The visit, orchestrated by Rothman, restored Chaplin's popularity and reputation. At the time, the New York Times noted Rothmam's extensive involvement with the visit describing Rothman as "abrupt and ingratiating five times in three minutes" — as a kind of performance in its own right, evoking the manner of "the Hollywood tycoon of the 1930s." Chaplin's daughter, Geraldine Chaplin, later wrote that Rothman was the "brave and clever reviver of Charlie Chaplin worldwide."

Chaplin died in 1977, his popularity restored. Rothman continued to release his films throughout the 1970s and 1980s. During the mid-1980s, Rothman loaned the now defunct United States Information Agency twelve of Chaplin's films, which were screened at American embassies worldwide as an example of American film and art.

===Later life===
In 1982, Rothman was the recipient of the Order of Merit of the Italian Republic for his contributions to Italian cinema. He served as a judge for both the Venice Film Festival and the Cannes Film Festival in 1985.

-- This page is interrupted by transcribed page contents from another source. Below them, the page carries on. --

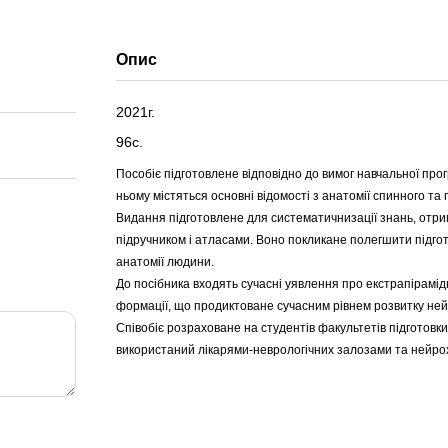
Опис
2021г.
96с.
Пособіє підготовлене відповідно до вимог навчальної про
ньому містяться основні відомості з анатомії спинного та 
Видання підготовлене для систематичнизації знань, отрим
підручником і атласами. Воно покликане полегшити підгото
анатомії людини.
До посібника входять сучасні уявлення про екстрапірамід
формації, що продиктоване сучасним рівнем розвитку нейр
Співобіє розраховане на студентів факультетів підготовки 
використаний лікарями-неврологічних залозами та нейро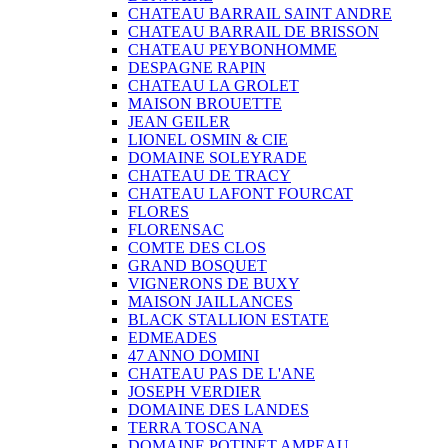
CHATEAU BARRAIL SAINT ANDRE
CHATEAU BARRAIL DE BRISSON
CHATEAU PEYBONHOMME
DESPAGNE RAPIN
CHATEAU LA GROLET
MAISON BROUETTE
JEAN GEILER
LIONEL OSMIN & CIE
DOMAINE SOLEYRADE
CHATEAU DE TRACY
CHATEAU LAFONT FOURCAT
FLORES
FLORENSAC
COMTE DES CLOS
GRAND BOSQUET
VIGNERONS DE BUXY
MAISON JAILLANCES
BLACK STALLION ESTATE
EDMEADES
47 ANNO DOMINI
CHATEAU PAS DE L'ANE
JOSEPH VERDIER
DOMAINE DES LANDES
TERRA TOSCANA
DOMAINE POTINET AMPEAU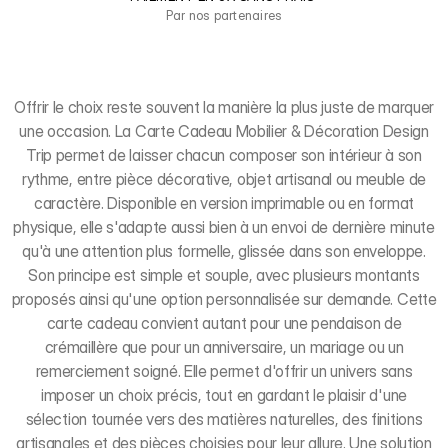
Par nos partenaires
Offrir le choix reste souvent la manière la plus juste de marquer
une occasion. La Carte Cadeau Mobilier & Décoration Design
Trip permet de laisser chacun composer son intérieur à son
rythme, entre pièce décorative, objet artisanal ou meuble de
caractère. Disponible en version imprimable ou en format
physique, elle s'adapte aussi bien à un envoi de dernière minute
qu'à une attention plus formelle, glissée dans son enveloppe.
Son principe est simple et souple, avec plusieurs montants
proposés ainsi qu'une option personnalisée sur demande. Cette
carte cadeau convient autant pour une pendaison de
crémaillère que pour un anniversaire, un mariage ou un
remerciement soigné. Elle permet d'offrir un univers sans
imposer un choix précis, tout en gardant le plaisir d'une
sélection tournée vers des matières naturelles, des finitions
artisanales et des pièces choisies pour leur allure. Une solution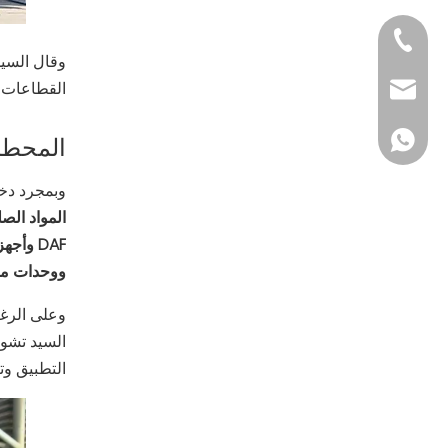
+86-1886180048
القطاعات ا
service@wxyos
+86-1886180048
المحطة الثانية
وبمجرد دخو
المواد الصل
DAF وأجهزة تنقية Lamella)
ووحدات مع
وعلى الرغم
السيد تشو 
التطبيق وت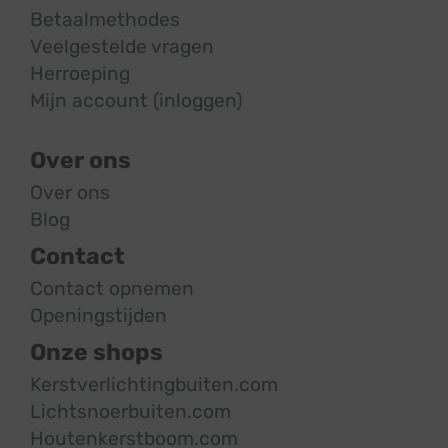
Betaalmethodes
Veelgestelde vragen
Herroeping
Mijn account (inloggen)
Over ons
Over ons
Blog
Contact
Contact opnemen
Openingstijden
Onze shops
Kerstverlichtingbuiten.com
Lichtsnoerbuiten.com
Houtenkerstboom.com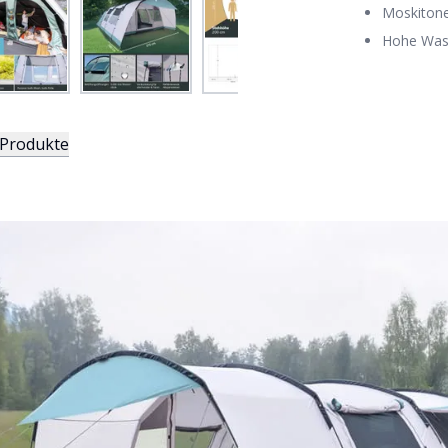
Moskitone
Hohe Was
 Produkte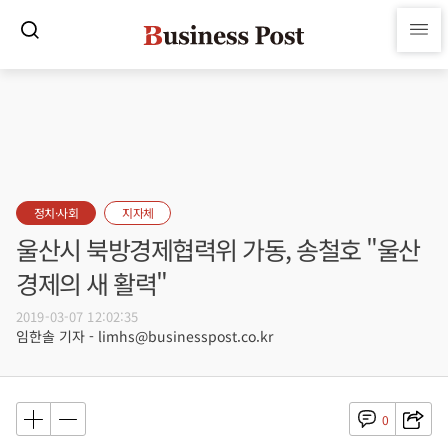
정치·사회
지자체
울산시 북방경제협력위 가동, 송철호 "울산
경제의 새 활력"
2019-03-07 12:02:35
임한솔 기자 - limhs@businesspost.co.kr
0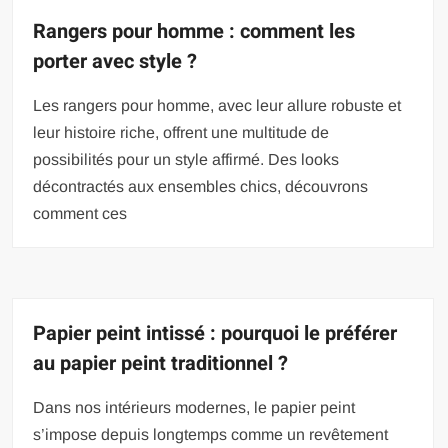
Rangers pour homme : comment les
porter avec style ?
Les rangers pour homme, avec leur allure robuste et
leur histoire riche, offrent une multitude de
possibilités pour un style affirmé. Des looks
décontractés aux ensembles chics, découvrons
comment ces
Papier peint intissé : pourquoi le préférer
au papier peint traditionnel ?
Dans nos intérieurs modernes, le papier peint
s’impose depuis longtemps comme un revêtement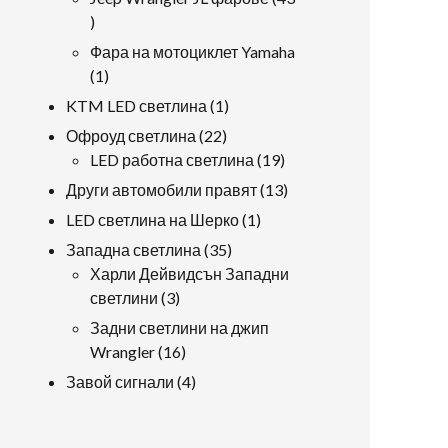
43
продукти
Фара на мотоциклет Yamaha
1
1
продукт
1
KTM LED светлина
1
продукт
22
Офроуд светлина
22
продукти
19
LED работна светлина
19
продукти
13
Други автомобили правят
13
продукти
1
LED светлина на Шерко
1
продукт
35
Западна светлина
35
продукти
Харли Дейвидсън Западни
3
светлини
3
продукти
Задни светлини на джип
16
Wrangler
16
продукти
4
Завой сигнали
4
продукти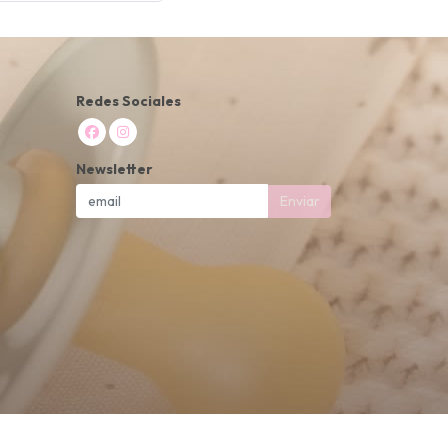
Redes Sociales
Newsletter
Enviar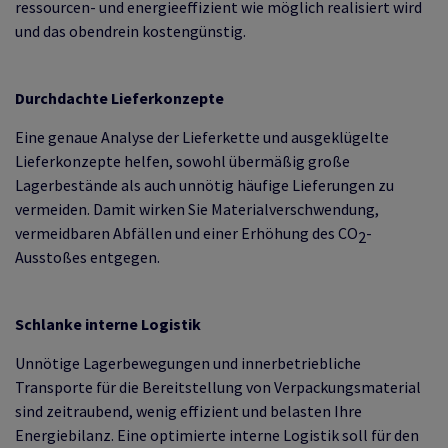
ressourcen- und energieeffizient wie möglich realisiert wird
und das obendrein kostengünstig.
Durchdachte Lieferkonzepte
Eine genaue Analyse der Lieferkette und ausgeklügelte
Lieferkonzepte helfen, sowohl übermäßig große
Lagerbestände als auch unnötig häufige Lieferungen zu
vermeiden. Damit wirken Sie Materialverschwendung,
vermeidbaren Abfällen und einer Erhöhung des CO
-
2
Ausstoßes entgegen.
Schlanke interne Logistik
Unnötige Lagerbewegungen und innerbetriebliche
Transporte für die Bereitstellung von Verpackungsmaterial
sind zeitraubend, wenig effizient und belasten Ihre
Energiebilanz. Eine optimierte interne Logistik soll für den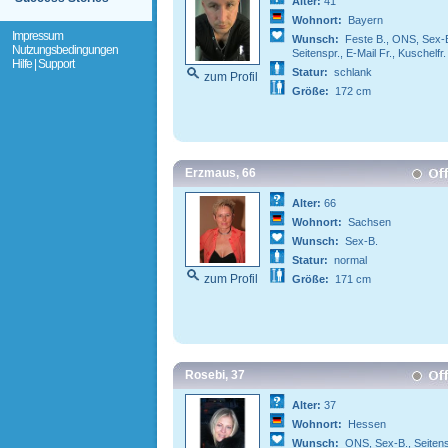
Alter:
41
Wohnort:
Bayern
Impressum
Wunsch:
Feste B., ONS, Sex-B
Nutzungsbedingungen
Seitenspr., E-Mail Fr., Kuschelfr.
Hilfe | Support
Statur:
schlank
zum Profil
Größe:
172 cm
Erzmaus, 66
Alter:
66
Wohnort:
Sachsen
Wunsch:
Sex-B.
Statur:
normal
zum Profil
Größe:
171 cm
Rosebi, 37
Alter:
37
Wohnort:
Hessen
Wunsch:
ONS, Sex-B., Seitens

Rothman was diagnosed with Parkinson's disease later in life. In 2001, his wife, Lyn Rothman, spurred on by her husband's diagnosis, founded the Parkinson's Appeal for Deep Brain Stimulation, based in London.

Mo Rothman died from Parkinson's disease in Los Angeles on September 15, 2011, at the age 92. and is survived by his wife, Lyn Rothman, with whom he had been married for 37 years; three children from two previous marriages: Keith from his first marriage and Nicole and Monique from his second marriage to German actress Hanna Rucker (1923-1982); two stepchildren, Sebastian and Arabella; and seven grandchildren. He was interred at Mount Sinai Memorial Park Cemetery in Los Angeles.